When news of French clothing brand Sonia Rykiel entering liquidation broke, reactions ranged from that of surprise to sadness.
Agnes Trouble, founder of agnès b., said the brand’s demise felt like the designer herself had died a second time.
“It’s the end of an era.
Dior and Saint Laurent are (now) about bling – they no longer have the Parisian elegance they used to have,” she told the media.
Ex-French President Francois Hollande issued a statement, stating that “she had invented not only a style but an attitude, a way of life, and gave women freedom of movement”.
A piece from the label’s now-cancelled Resort 2020 collection.
On July 25, 2019, the Parisian Commercial Court rejected the only acquisition offer on the table – local family real estate business Lévy’s shockingly paltry US$223,000 bid to buy out the ailing brand, and a plan to relaunch it as an online entity, and retain 39 employees.

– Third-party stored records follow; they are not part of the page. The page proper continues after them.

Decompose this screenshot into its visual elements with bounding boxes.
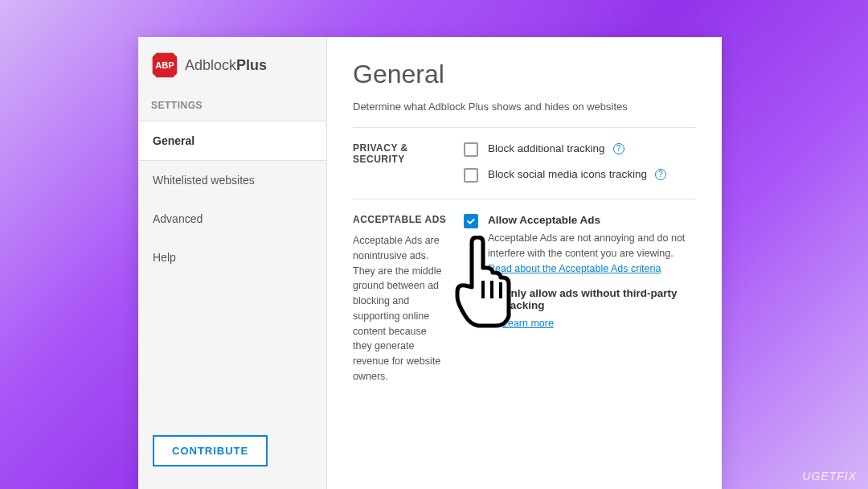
svg-text:ABP: ABP xyxy=(155,60,174,70)
checkbox-label: Block social media icons tracking ? xyxy=(488,168,696,180)
sidebar-item-help[interactable]: Help xyxy=(138,238,326,277)
acceptable-section-desc: Acceptable Ads are nonintrusive ads. The… xyxy=(353,233,448,384)
checkbox-block-social[interactable] xyxy=(464,168,478,183)
checkbox-label: Allow Acceptable Ads xyxy=(488,214,696,226)
logo-area: ABP AdblockPlus xyxy=(138,37,326,93)
checkbox-block-tracking[interactable] xyxy=(464,142,478,157)
sidebar-item-label: General xyxy=(153,134,194,147)
read-criteria-link[interactable]: Read about the Acceptable Ads criteria xyxy=(488,263,661,274)
contribute-button[interactable]: CONTRIBUTE xyxy=(153,435,268,466)
settings-window: ABP AdblockPlus SETTINGS General Whiteli… xyxy=(138,37,722,489)
option-block-social: Block social media icons tracking ? xyxy=(464,168,696,183)
sidebar-item-advanced[interactable]: Advanced xyxy=(138,199,326,238)
checkbox-desc: Acceptable Ads are not annoying and do n… xyxy=(488,231,696,276)
acceptable-section-title: ACCEPTABLE ADS xyxy=(353,214,448,225)
logo-text: AdblockPlus xyxy=(185,57,267,74)
acceptable-ads-section: ACCEPTABLE ADS Acceptable Ads are nonint… xyxy=(353,214,696,384)
info-icon[interactable]: ? xyxy=(613,143,624,154)
sidebar: ABP AdblockPlus SETTINGS General Whiteli… xyxy=(138,37,327,489)
privacy-section: PRIVACY & SECURITY Block additional trac… xyxy=(353,142,696,183)
info-icon[interactable]: ? xyxy=(655,169,666,180)
option-only-no-thirdparty: Only allow ads without third-party track… xyxy=(502,287,696,330)
divider xyxy=(353,199,696,199)
watermark: UGETFIX xyxy=(802,470,857,483)
sidebar-item-label: Whitelisted websites xyxy=(153,174,255,187)
page-subtitle: Determine what Adblock Plus shows and hi… xyxy=(353,101,696,113)
sub-option-title: Only allow ads without third-party track… xyxy=(502,287,696,311)
sidebar-item-label: Help xyxy=(153,251,176,264)
option-allow-acceptable: Allow Acceptable Ads Acceptable Ads are … xyxy=(464,214,696,276)
sidebar-items: General Whitelisted websites Advanced He… xyxy=(138,121,326,277)
privacy-section-title: PRIVACY & SECURITY xyxy=(353,142,448,165)
divider xyxy=(353,127,696,128)
sidebar-item-label: Advanced xyxy=(153,212,203,225)
sidebar-item-general[interactable]: General xyxy=(138,121,326,161)
page-title: General xyxy=(353,60,696,89)
abp-logo-icon: ABP xyxy=(151,51,178,79)
learn-more-link[interactable]: Learn more xyxy=(502,318,554,329)
sidebar-item-whitelist[interactable]: Whitelisted websites xyxy=(138,161,326,199)
main-panel: General Determine what Adblock Plus show… xyxy=(327,37,722,489)
sidebar-section-title: SETTINGS xyxy=(138,93,326,121)
checkbox-allow-acceptable[interactable] xyxy=(464,214,478,228)
option-block-tracking: Block additional tracking ? xyxy=(464,142,696,157)
checkbox-label: Block additional tracking ? xyxy=(488,142,696,154)
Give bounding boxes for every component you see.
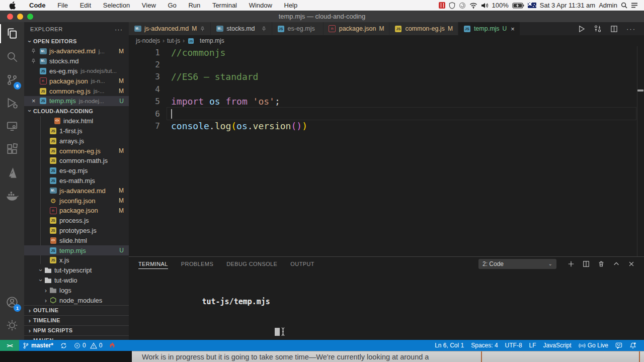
open-editor-item[interactable]: × js-advanced.md j... M xyxy=(24,46,129,56)
language-mode[interactable]: JavaScript xyxy=(540,340,575,351)
tree-item[interactable]: slide.html xyxy=(24,235,129,245)
sidebar-section-header[interactable]: TIMELINE xyxy=(24,315,129,325)
menu-item[interactable]: Run xyxy=(183,2,205,9)
tree-item[interactable]: logs xyxy=(24,285,129,295)
go-live-button[interactable]: Go Live xyxy=(575,340,612,351)
editor-tab[interactable]: package.json M × xyxy=(324,22,390,35)
open-editor-item[interactable]: × temp.mjs js-nodej... U xyxy=(24,96,129,106)
remote-indicator[interactable]: >< xyxy=(0,340,19,351)
menubar-user[interactable]: Admin xyxy=(599,2,617,9)
open-editors-header[interactable]: OPEN EDITORS xyxy=(24,36,129,46)
code-line[interactable]: console . log ( os . version xyxy=(129,120,644,132)
workspace-folder-header[interactable]: CLOUD-AND-CODING xyxy=(24,106,129,116)
code-line[interactable]: //commonjs xyxy=(129,46,644,58)
explorer-more-actions-icon[interactable]: ··· xyxy=(115,26,123,33)
feedback-icon[interactable] xyxy=(612,340,626,351)
panel-tab[interactable]: PROBLEMS xyxy=(181,257,213,270)
editor-tab[interactable]: common-eg.js M × xyxy=(389,22,458,35)
screen-record-icon[interactable] xyxy=(439,2,445,10)
spotlight-search-icon[interactable] xyxy=(621,2,627,10)
split-editor-icon[interactable] xyxy=(610,25,618,33)
tree-item[interactable]: x.js xyxy=(24,255,129,265)
code-editor[interactable]: //commonjs //ES6 — standard xyxy=(129,46,644,256)
tree-item[interactable]: common-math.js xyxy=(24,156,129,166)
code-line[interactable]: //ES6 — standard xyxy=(129,71,644,83)
sidebar-section-header[interactable]: MAVEN xyxy=(24,335,129,340)
breadcrumb-item[interactable]: tut-js xyxy=(167,37,180,44)
sync-changes-button[interactable] xyxy=(57,340,70,351)
volume-icon[interactable] xyxy=(481,2,489,10)
azure-icon[interactable] xyxy=(0,161,24,184)
indentation-setting[interactable]: Spaces: 4 xyxy=(467,340,501,351)
editor-tab[interactable]: stocks.md × xyxy=(211,22,272,35)
extensions-icon[interactable] xyxy=(0,138,24,161)
menu-item[interactable]: Window xyxy=(244,2,277,9)
problems-status[interactable]: 0 0 xyxy=(70,340,106,351)
open-editor-item[interactable]: × stocks.md xyxy=(24,56,129,66)
notification-center-icon[interactable] xyxy=(631,2,638,10)
breadcrumb-file[interactable]: temp.mjs xyxy=(187,37,224,45)
menu-item[interactable]: View xyxy=(137,2,161,9)
close-tab-icon[interactable]: × xyxy=(511,25,515,33)
apple-menu-icon[interactable] xyxy=(9,2,17,10)
close-editor-icon[interactable]: × xyxy=(31,97,36,105)
editor-tab[interactable]: es-eg.mjs × xyxy=(272,22,324,35)
tree-item[interactable]: tut-wdio xyxy=(24,276,129,286)
tree-item[interactable]: index.html xyxy=(24,116,129,126)
tree-item[interactable]: temp.mjs U xyxy=(24,245,129,255)
tree-item[interactable]: prototypes.js xyxy=(24,226,129,236)
wifi-icon[interactable] xyxy=(469,2,477,10)
search-icon[interactable] xyxy=(0,45,24,68)
code-line[interactable] xyxy=(129,83,644,95)
menu-item[interactable]: Selection xyxy=(98,2,135,9)
settings-gear-icon[interactable] xyxy=(0,314,24,337)
open-editor-item[interactable]: × common-eg.js js-... M xyxy=(24,86,129,96)
code-line[interactable] xyxy=(129,58,644,70)
run-file-icon[interactable] xyxy=(578,25,585,33)
kill-terminal-icon[interactable] xyxy=(598,260,605,267)
tree-item[interactable]: process.js xyxy=(24,216,129,226)
source-control-icon[interactable]: 6 xyxy=(0,68,24,92)
open-editor-item[interactable]: × es-eg.mjs js-nodejs/tut... xyxy=(24,66,129,76)
tree-item[interactable]: package.json M xyxy=(24,206,129,216)
terminal-selector-dropdown[interactable]: 2: Code ⌄ xyxy=(478,259,556,269)
input-language-flag-icon[interactable] xyxy=(528,2,536,10)
split-terminal-icon[interactable] xyxy=(583,260,590,267)
cursor-position[interactable]: Ln 6, Col 1 xyxy=(431,340,467,351)
menu-item[interactable]: File xyxy=(52,2,73,9)
tree-item[interactable]: es-math.mjs xyxy=(24,176,129,186)
breadcrumb-item[interactable]: js-nodejs xyxy=(136,37,160,44)
sidebar-section-header[interactable]: OUTLINE xyxy=(24,305,129,315)
minimize-window-button[interactable] xyxy=(17,14,23,20)
open-editor-item[interactable]: × package.json js-n... M xyxy=(24,76,129,86)
menu-item[interactable]: Edit xyxy=(75,2,96,9)
maximize-panel-icon[interactable] xyxy=(613,260,620,267)
close-panel-icon[interactable] xyxy=(628,260,635,267)
tree-item[interactable]: js-advanced.md M xyxy=(24,186,129,196)
tree-item[interactable]: arrays.js xyxy=(24,136,129,146)
code-line[interactable] xyxy=(129,108,644,120)
git-branch-status[interactable]: master* xyxy=(19,340,57,351)
explorer-icon[interactable] xyxy=(0,22,24,45)
remote-explorer-icon[interactable] xyxy=(0,115,24,138)
close-window-button[interactable] xyxy=(7,14,13,20)
editor-tab[interactable]: js-advanced.md M × xyxy=(129,22,211,35)
menubar-clock[interactable]: Sat 3 Apr 11:31 am xyxy=(540,2,595,9)
docker-icon[interactable] xyxy=(0,184,24,207)
more-actions-icon[interactable]: ··· xyxy=(626,25,636,33)
panel-tab[interactable]: DEBUG CONSOLE xyxy=(226,257,277,270)
run-or-debug-icon[interactable] xyxy=(594,25,602,33)
panel-tab[interactable]: TERMINAL xyxy=(138,257,168,270)
scrollbar-thumb[interactable] xyxy=(637,89,643,92)
tree-item[interactable]: es-eg.mjs xyxy=(24,166,129,176)
flame-extension-icon[interactable] xyxy=(106,340,119,351)
new-terminal-icon[interactable] xyxy=(568,260,575,267)
sidebar-section-header[interactable]: NPM SCRIPTS xyxy=(24,325,129,335)
backup-icon[interactable] xyxy=(459,2,466,10)
tree-item[interactable]: node_modules xyxy=(24,295,129,305)
tree-item[interactable]: tut-typescript xyxy=(24,265,129,276)
menu-item[interactable]: Code xyxy=(24,2,51,9)
security-shield-icon[interactable] xyxy=(449,2,455,10)
editor-tab[interactable]: temp.mjs U × xyxy=(458,22,520,35)
tree-item[interactable]: common-eg.js M xyxy=(24,146,129,156)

Despite dozens of interested buyers at the onset (including Emmanuel Diemoz, former chief of Paris brand Balmain), the final rejection meant the label, which has been in the ownership of Hong Kong investment group First Heritage Brands since 2012, was left with no choice but to sell off its assets, cease all operations and lay off 135 employees immediately, in order to pay off a 30 million euros debt. The brand which was founded by Sonya Rykiel in 1968, found global acclaim for the “Poor Boy Sweater”, and its elegant yet chic ready-to-wear aesthetic.
A Sign Of The Times
Sonia Rykiel rose to prominence in the 1960s. In this picture, French actress Francoise Hardy models one of the label’s signature looks – the “Poor Boy Sweater” – for a 1966 cover of Elle magazine.
Sonia Rykiel’s troubles had started much earlier. When Rykiel passed away in 2016 at the age of 86, the brand was already struggling with falling sales.

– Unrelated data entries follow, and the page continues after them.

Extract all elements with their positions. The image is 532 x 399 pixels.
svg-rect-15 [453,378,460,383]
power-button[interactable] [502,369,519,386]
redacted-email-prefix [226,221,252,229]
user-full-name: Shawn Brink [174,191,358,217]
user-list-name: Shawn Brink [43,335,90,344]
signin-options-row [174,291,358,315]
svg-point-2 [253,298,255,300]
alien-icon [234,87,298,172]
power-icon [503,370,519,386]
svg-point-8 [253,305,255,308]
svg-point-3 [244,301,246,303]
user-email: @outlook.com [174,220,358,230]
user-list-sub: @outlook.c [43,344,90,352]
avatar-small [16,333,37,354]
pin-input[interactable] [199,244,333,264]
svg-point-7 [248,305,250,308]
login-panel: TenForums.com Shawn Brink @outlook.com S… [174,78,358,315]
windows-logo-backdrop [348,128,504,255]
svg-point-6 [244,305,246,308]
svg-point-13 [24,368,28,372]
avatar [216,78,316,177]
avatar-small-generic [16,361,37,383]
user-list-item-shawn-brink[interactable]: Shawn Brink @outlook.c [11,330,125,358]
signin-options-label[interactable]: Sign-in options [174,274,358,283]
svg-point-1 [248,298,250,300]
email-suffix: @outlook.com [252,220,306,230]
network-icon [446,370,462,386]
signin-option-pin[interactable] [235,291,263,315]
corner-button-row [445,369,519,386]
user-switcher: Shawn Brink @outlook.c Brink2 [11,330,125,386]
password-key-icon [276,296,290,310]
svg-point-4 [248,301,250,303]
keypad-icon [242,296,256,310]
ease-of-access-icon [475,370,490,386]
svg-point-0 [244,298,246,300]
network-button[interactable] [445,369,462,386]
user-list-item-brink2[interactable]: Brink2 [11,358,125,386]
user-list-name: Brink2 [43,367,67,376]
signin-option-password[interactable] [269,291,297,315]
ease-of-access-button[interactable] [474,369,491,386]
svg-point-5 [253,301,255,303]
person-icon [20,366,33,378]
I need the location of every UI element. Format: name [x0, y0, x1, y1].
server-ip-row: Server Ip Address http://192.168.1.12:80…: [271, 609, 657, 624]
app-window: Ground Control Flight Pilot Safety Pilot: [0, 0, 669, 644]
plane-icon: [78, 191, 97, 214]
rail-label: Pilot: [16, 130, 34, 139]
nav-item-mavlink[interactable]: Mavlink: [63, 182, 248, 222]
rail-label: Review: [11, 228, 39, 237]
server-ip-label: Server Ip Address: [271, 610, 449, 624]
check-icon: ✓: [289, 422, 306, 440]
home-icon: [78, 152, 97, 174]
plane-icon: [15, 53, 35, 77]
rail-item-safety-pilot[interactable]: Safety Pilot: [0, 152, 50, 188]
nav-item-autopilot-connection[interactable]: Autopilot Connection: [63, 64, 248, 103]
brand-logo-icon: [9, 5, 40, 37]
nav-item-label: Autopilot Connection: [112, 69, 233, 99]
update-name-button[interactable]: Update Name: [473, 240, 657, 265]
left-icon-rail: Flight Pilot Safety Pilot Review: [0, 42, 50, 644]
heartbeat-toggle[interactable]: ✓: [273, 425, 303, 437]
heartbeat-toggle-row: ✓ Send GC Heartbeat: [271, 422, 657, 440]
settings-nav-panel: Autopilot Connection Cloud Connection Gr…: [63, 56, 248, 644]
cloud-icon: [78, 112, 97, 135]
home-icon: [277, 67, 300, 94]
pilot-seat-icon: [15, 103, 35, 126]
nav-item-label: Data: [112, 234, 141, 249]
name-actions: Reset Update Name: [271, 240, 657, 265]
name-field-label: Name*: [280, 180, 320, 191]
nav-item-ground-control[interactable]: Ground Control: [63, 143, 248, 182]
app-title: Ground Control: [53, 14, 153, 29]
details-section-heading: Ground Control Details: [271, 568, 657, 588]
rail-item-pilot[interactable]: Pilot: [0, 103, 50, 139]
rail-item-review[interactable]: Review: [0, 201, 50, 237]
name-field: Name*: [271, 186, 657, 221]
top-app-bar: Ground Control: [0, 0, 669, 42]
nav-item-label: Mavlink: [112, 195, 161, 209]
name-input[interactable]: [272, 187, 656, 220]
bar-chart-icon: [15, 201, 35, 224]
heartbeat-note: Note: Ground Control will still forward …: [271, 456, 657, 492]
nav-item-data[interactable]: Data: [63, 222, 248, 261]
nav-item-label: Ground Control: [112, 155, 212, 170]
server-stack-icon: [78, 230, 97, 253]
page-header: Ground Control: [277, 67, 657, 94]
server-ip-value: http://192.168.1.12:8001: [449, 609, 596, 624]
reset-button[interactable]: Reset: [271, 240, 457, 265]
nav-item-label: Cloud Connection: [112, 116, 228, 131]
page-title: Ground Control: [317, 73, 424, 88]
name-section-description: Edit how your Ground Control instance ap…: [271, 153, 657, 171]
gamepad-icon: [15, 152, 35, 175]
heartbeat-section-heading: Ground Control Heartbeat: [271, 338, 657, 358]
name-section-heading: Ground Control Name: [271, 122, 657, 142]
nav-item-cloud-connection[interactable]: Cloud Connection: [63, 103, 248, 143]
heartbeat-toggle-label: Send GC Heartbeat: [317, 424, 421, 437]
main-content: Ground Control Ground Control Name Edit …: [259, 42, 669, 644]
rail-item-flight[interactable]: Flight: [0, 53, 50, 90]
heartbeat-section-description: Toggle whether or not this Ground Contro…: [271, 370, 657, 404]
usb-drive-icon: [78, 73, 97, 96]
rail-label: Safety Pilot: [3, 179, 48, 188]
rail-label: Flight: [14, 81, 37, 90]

When First Heritage Brands first took over the reigns, it had pumped in millions of dollars and enacted a massive cost-cutting campaign; even that did not stop the business from bleeding.
But the company’s misfortunes are a sign of the times. Consider this, since the start of 2018, the following luxury brands and retailers have filed for Chapter 11 bankruptcy protection: Roberto Cavalli, Nine West, Diesel, Carven, Rockport Group, and most recently, Barney’s New York.

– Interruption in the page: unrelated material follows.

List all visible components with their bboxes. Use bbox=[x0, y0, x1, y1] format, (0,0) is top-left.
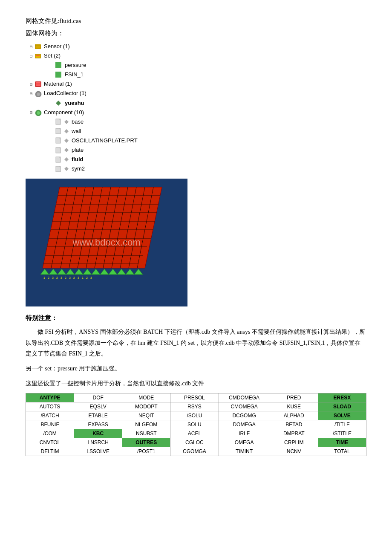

As mass retailers like Zara, Uniqlo, and H&M continur to shorten their runway-to-rack-windows, higher end brands like Sonia Rykiel have found themselves unable to compete in such a race. And in a world where online shopping is increasingly commonplace, the brand’s slow adoption of digital platforms has also seen it lose its influence rapidly both at home and abroad.
Where the brand’s competitive advantage once resided in quality, that has also now been supplanted by an increasing number of mid-range quality-centric fast fashion options like COS and Massimo Dutti.
Sonia Rykiel’s former Paris flagship store
Still, that is not to say that the brand was replaceable and did not offer a unique take on fashion, or enjoyed a loyal clientele. As one former employee, who declined to be named, told local media: “The Rykiel woman was all about zest for life, stripes, glitter, words, and in particular, humour”.
Sadly, liquidation means there is little hope that the brand will ever be able to stage a comeback. On the flip side, Nine West, which filed for bankruptcy protection last April, was able to find new life in the form of a revised deal worth US$350 million only two months later.
For the French fashion industry, this is truly an end of an era, and there’s just no other way of putting it. May Sonia Rykiel rest in peace, only this time, forever.